→ **Dataset records**:
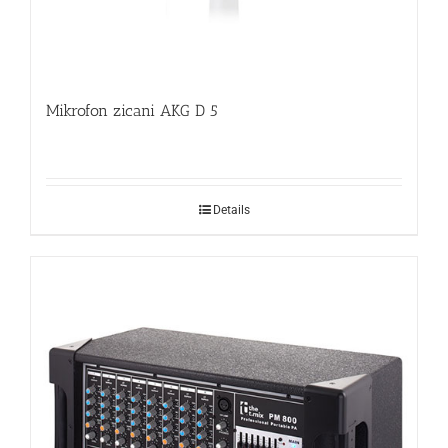
Mikrofon zicani AKG D 5
Details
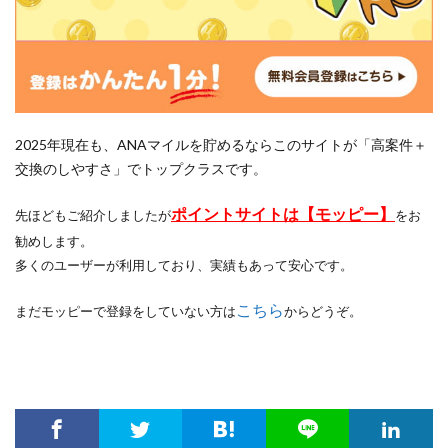
2025年現在も、ANAマイルを貯めるならこのサイトが「高案件＋
交換のしやすさ」でトップクラスです。
ポイントサイトは【モッピー】
先ほどもご紹介しましたが
をお
勧めします。
多くのユーザーが利用しており、実績もあって安心です。
こちら
まだモッピーで登録をしていない方は
からどうぞ。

→ **Exercise aim**:
Set out every record exactly, images excluded.

→ **Task output**:
Mikrofon zicani AKG D 5
Details
2025年現在も、ANAマイルを貯めるならこのサイトが「高案件＋
交換のしやすさ」でトップクラスです。
ポイントサイトは【モッピー】
先ほどもご紹介しましたが
をお
勧めします。
多くのユーザーが利用しており、実績もあって安心です。
こちら
まだモッピーで登録をしていない方は
からどうぞ。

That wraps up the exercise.